“Changing Diets Isn’t Just a New Year’s Resolution: Nearly Half of Consumers Do It Year-round.”
Personally and professionally, we are bombarded by information, deadlines, demands, and responsibilities on a daily basis. While it may be true that some of the pressure we feel is inescapable, there are still some choices we have in how we manage ourselves. Take what you eat, for example. Are you choosing for you or is someone else choosing for you? Peer pressure does not make a good dinner companion.
Don’t let social media or an opinionated “live” person choose your food.
It’s said that 63% of consumers are working on managing stress or anxiety. For the first time, this has taken over weight as the health issue people are grappling with, and it can happen at any age. It’s not in my scope to go into all of this in detail, but it is in my scope to talk about health and well-being in terms of food and nutrition, and that is part of the overall process of self-care and well-being.
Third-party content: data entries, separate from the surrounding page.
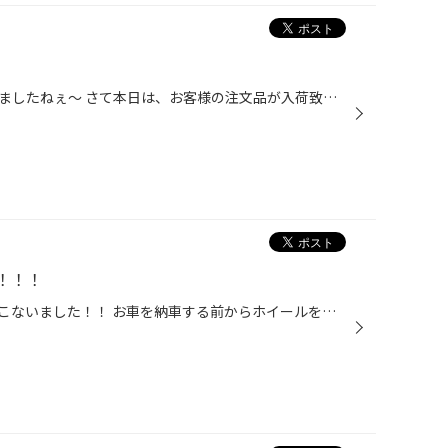
こんにちは、台風も去り暑くなりましたねぇ～ さて本日は、お客様の注文品が入荷致しました!! その商品は、ﾌﾞﾘﾁﾞｽﾄﾝのｵﾘｼﾞﾅﾙﾎｲｰﾙ ★☆★☆★☆★☆★☆★☆★☆ 『BALMINUM VR5』ｼﾙﾊﾞｰ 15X60 5/114.3 45 ★☆★☆★☆★☆★☆★☆★☆ です。 シンプルな5本スポークでスタイリッシュなデザインですので、どんなお車でも似合うと...
！！！
日産ジュークのホイール交換をおこないました！！ お車を納車する前からホイールを見に来てましたが クルマとのイメージがつかめなく、決められずにいました(^_^;) ホイールを見にきた数日後に納車となり、すぐに来店していただきました（＾o＾） いくつかあった候補のホイールをクルマの横に並べて...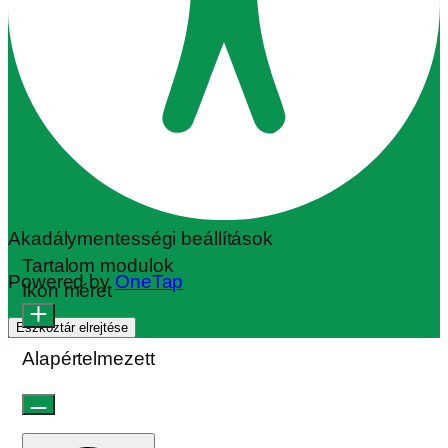
Akadálymentességi beállítások
Tartalom modulok
Powered by
OneTap
Ikon méret
Eszköztár elrejtése
Alapértelmezett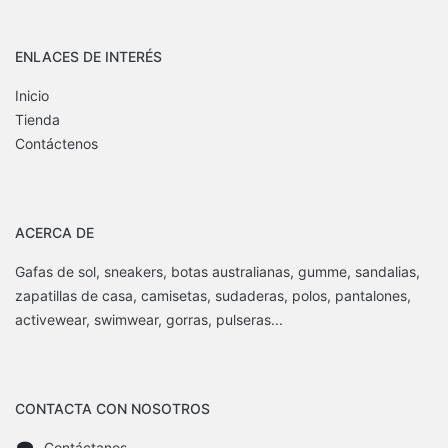
ENLACES DE INTERÉS
Inicio
Tienda
Contáctenos
ACERCA DE
Gafas de sol, sneakers, botas australianas, gumme, sandalias,
zapatillas de casa, camisetas, sudaderas, polos, pantalones,
activewear, swimwear, gorras, pulseras...
CONTACTA CON NOSOTROS
Contáctanos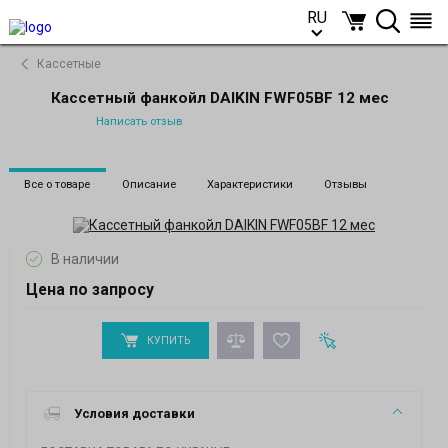
RU
RU
Кассетные
Кассетный фанкойл DAIKIN FWF05BF 12 мес
Написать отзыв
Все о товаре
Описание
Характеристики
Отзывы
В наличии
Цена по запросу
КУПИТЬ
Условия доставки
Every day is a chance to be happy, be proud of our contributions, big and small, and to discover something new. Here are some easy and important things to consider in regards to choices that are in our control. Have a go at it. Start with lunch.
- Enjoy the food choices you make. You’re the one who picked it, so relish each bite. If you aren’t feeling good about what you are eating, make that your motivation. Sometimes there is a disconnect between knowing and doing. Remove the pressure at mealtime. It’s not your job to tell others what to eat, and it’s not their job to tell you what to eat. Food conversations can then be fun and filled with curiosity.
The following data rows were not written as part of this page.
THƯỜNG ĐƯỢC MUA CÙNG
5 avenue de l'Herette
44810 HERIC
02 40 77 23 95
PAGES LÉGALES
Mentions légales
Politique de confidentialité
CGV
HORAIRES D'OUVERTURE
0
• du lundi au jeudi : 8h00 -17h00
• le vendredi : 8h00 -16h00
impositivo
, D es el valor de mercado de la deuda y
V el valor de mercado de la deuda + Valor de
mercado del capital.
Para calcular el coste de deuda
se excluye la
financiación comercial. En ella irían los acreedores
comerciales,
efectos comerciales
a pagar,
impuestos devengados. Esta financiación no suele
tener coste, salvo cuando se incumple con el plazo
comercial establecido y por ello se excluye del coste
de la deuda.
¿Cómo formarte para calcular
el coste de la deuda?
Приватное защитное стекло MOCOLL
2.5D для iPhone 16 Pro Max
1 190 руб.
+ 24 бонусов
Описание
- Pick an outfit you wouldn’t mind being remembered in every day. Whether sitting in a cubicle or delivering a life changing speech, clothes are part of our experience. It’s not silly, it’s part of our history and culture.
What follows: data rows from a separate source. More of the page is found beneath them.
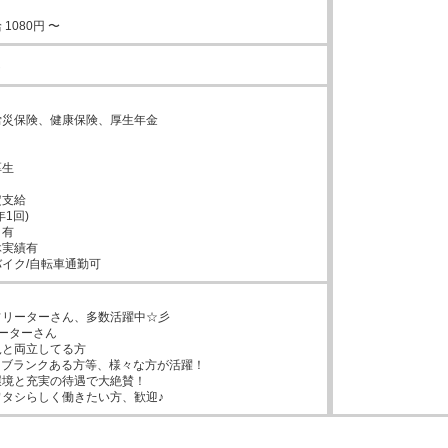
1080円 〜
し


災保険、健康保険、厚生年金



生



支給

1回)

有

実績有

イク/自転車通勤可
リーターさん、多数活躍中☆彡

ーターさん

と両立してる方

ブランクある方等、様々な方が活躍！

境と充実の待遇で大絶賛！

タシらしく働きたい方、歓迎♪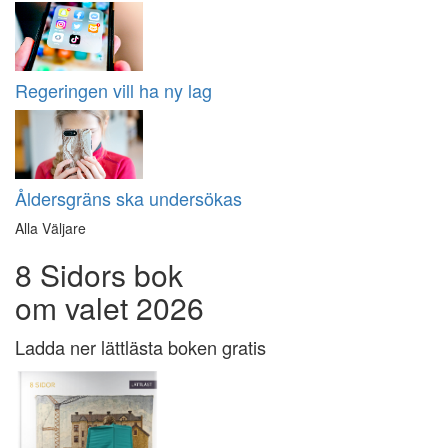
Regeringen vill ha ny lag
Åldersgräns ska undersökas
Alla Väljare
8 Sidors bok
om valet 2026
Ladda ner lättlästa boken gratis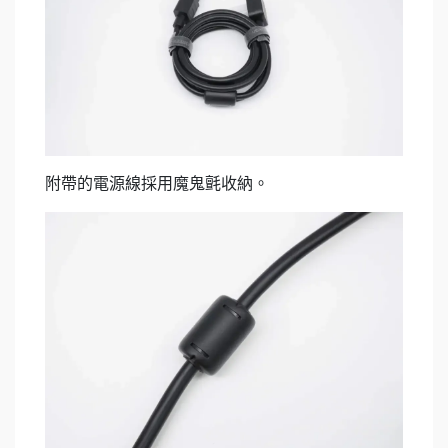
附帶的電源線採用魔鬼氈收納。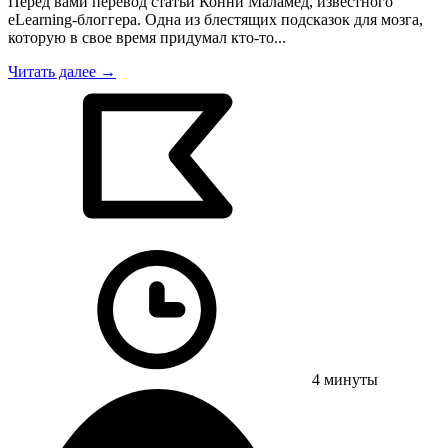
Перед вами перевод статьи Конни Маламед, известного
eLearning-блоггера. Одна из блестящих подсказок для мозга,
которую в свое время придумал кто-то...
Читать далее →
4 минуты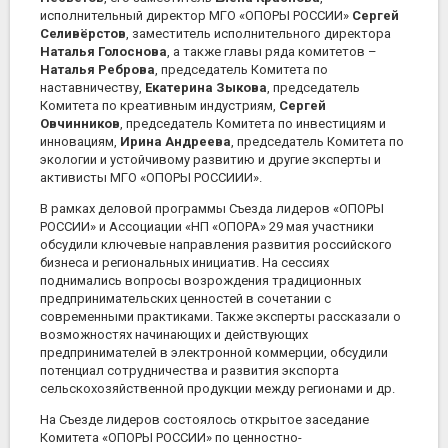
исполнительный директор МГО «ОПОРЫ РОССИИ»
Сергей
Селивёрстов
, заместитель исполнительного директора
Наталья Голоснова
, а также главы ряда комитетов –
Наталья Реброва
, председатель Комитета по
наставничеству,
Екатерина Зыкова
, председатель
Комитета по креативным индустриям,
Сергей
Овчинников
, председатель Комитета по инвестициям и
инновациям,
Ирина Андреева
, председатель Комитета по
экологии и устойчивому развитию и другие эксперты и
активисты МГО «ОПОРЫ РОССИИИ».
В рамках деловой программы Съезда лидеров «ОПОРЫ
РОССИИ» и Ассоциации «НП «ОПОРА» 29 мая участники
обсудили ключевые направления развития российского
бизнеса и региональных инициатив. На сессиях
поднимались вопросы возрождения традиционных
предпринимательских ценностей в сочетании с
современными практиками. Также эксперты рассказали о
возможностях начинающих и действующих
предпринимателей в электронной коммерции, обсудили
потенциал сотрудничества и развития экспорта
сельскохозяйственной продукции между регионами и др.
На Съезде лидеров состоялось открытое заседание
Комитета «ОПОРЫ РОССИИ» по ценностно-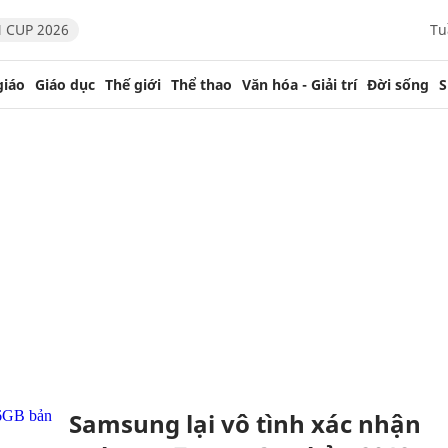
 CUP 2026
Tu
giáo
Giáo dục
Thế giới
Thể thao
Văn hóa - Giải trí
Đời sống
S
Samsung lại vô tình xác nhận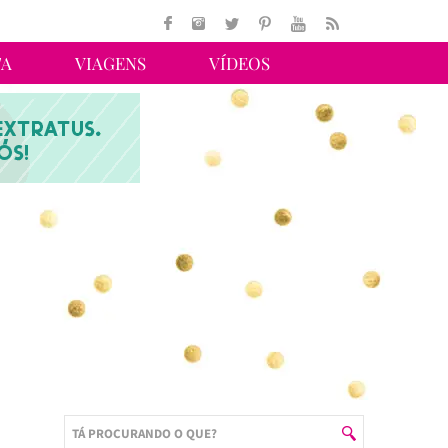
TA
VIAGENS
VÍDEOS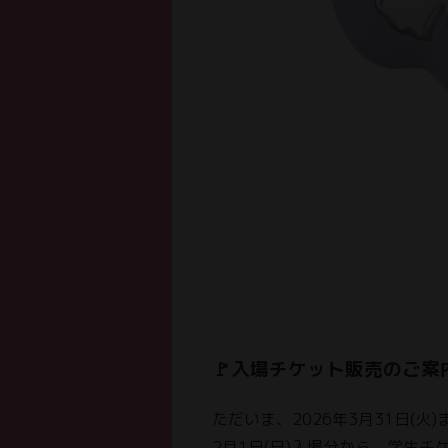
🚩入場チケット販売のご案
ただいま、2026年3月31日(火
2月1日(日)入場分から、学生チ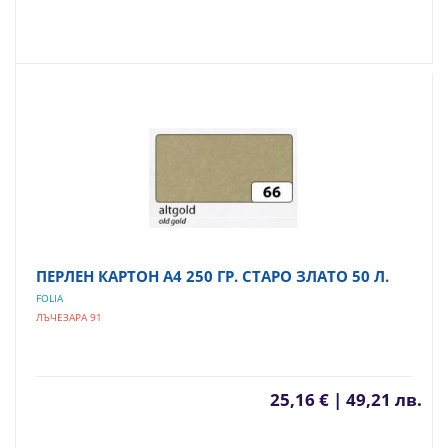
ПЕРЛЕН КАРТОН А4 250 ГР. СТАРО ЗЛАТО 50 Л.
FOLIA
ЛЪЧЕЗАРА 91
25,16 € | 49,21 лв.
- Move it. You’ve heard this one before. Our bodies were not made to sit or be still all day long. Take your next meeting on a walk. Go to the restroom that is farther away. Park next to a cart corral at the grocery store farther from the store. Plant a flower. Do a few stretches. It doesn’t have to be an ordeal to do better.
- You don’t have to be good at everything. Everyone is good at something and needs help with something. That’s just how it works. Broaden your network to include people who have different expertise than you do. It’s amazing how fun and helpful it can be to get a peek into someone else’s world. Don’t be afraid to ask questions or admit that you didn’t know something. That information overload has made it easier to see what else is out there. This can be good if we let it.
Small changes can add up to big benefits. What will you have for lunch today?